Все сказанное относительно того, что сделано Западом для мнимого, или мертвого, воскрешения, относится, конечно, к одной лишь чистой, неприкладной, науке. Но приложения науки случайны и не соответствуют широте ее мысли, иначе она вышла бы из рабства торгово‑промышленному сословию, которому в настоящее время служит; в этом служении и заключается характеристика западной науки, которая c тех пор, как из служанки богословия сделалась служанкою торговли, уже не может быть орудием действительного воскрешения. Если бы наука имела в виду быть вполне прилагаемой, то, развившись внутри торгово‑промышленного организма, она должна была бы выйти на свет, родиться в новую жизнь.

Начало настоящей, нынешней науки положено вместе c образованием особого городского сословия, c отделением города от села, имеющего дело c живою природою, живущего одною c природою жизнью; вместе c отделением мануфактурного промысла от земледелия полагаются основы мертвого, так называемого субъективного знания, мысленного или мнимого восстановления. Всякое ремесло должно прежде всего лишить жизни растение или животное, выделить из общего хода или строя предмет или вещь, чтобы произвести над ними свои операции. Среди таких‑то работ и родилась наука; мастерская была колыбелью физики и химии. За этими эмпирически отвлеченными науками последовали, пошли тем же путем анализа, разделения, и умозрительные. Все развитие этих последних состоит в разделении и отвлечении: человека наука рассматривает отдельно от условий его жизни, антропологию от космологии; точно так же душу отделяют от тела, психологию от соматологии; последняя также разделяется на физиологию и анатомию; словом, чем далее идет анализ, тем мертвеннее продукты его. Выше всего, казалось бы, стоит в этом отношении метафизика, эта мертвеннейшая из мертвых, отвлеченнейшая из отвлеченных. Однако есть еще онтология, наука о самом отвлеченном бытии, равнозначащем уже небытию. Поэтому понятно выражение Плотина (который в данном случае является представителем вообще спиритуализма ‑ откуда и аскетизм), что состояние смерти есть самое философское понятие; и еще более ясно, почему воскресение есть самое нефилософское понятие: воскресение все собирает, восстановляет и оживляет, тогда как философия все разделяет, все отвлекает и тем умерщвляет, в конце же концов философия не только восстановление делает лишь мысленным, т.е. самым отвлеченным, но даже самый внешний, существующий мир благодаря созерцательной, сидячей, недеятельной жизни обращается в представление, в психический лишь факт, в фантом; и такое превращение действительного мира в субъективное явление есть результат сословной жизни, функция мыслящего органа человечества.

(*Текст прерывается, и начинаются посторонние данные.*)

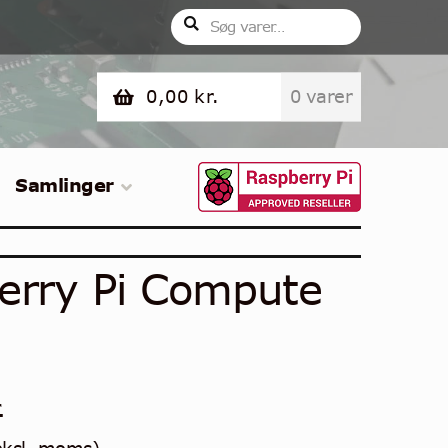
Søg
Søg
efter:
0,00
kr.
0 varer
Samlinger
berry Pi Compute
.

Но тем не менее все это необходимый, предшествующий момент, ибо прежде нужно все разложить, разделить, чтобы потом сложить и соединить, так как только смертью может быть попрана смерть. Нужно было дойти именно до такой глубины сомнения, чтобы только воссоздание, восстановление всего исчезнувшего и бессмертие исчезающего признать полным доказательством действительного существования, и для такого доказательства необходимо, чтобы мышление стало действием, чтобы мысленный полет превратился в действительное перемещение.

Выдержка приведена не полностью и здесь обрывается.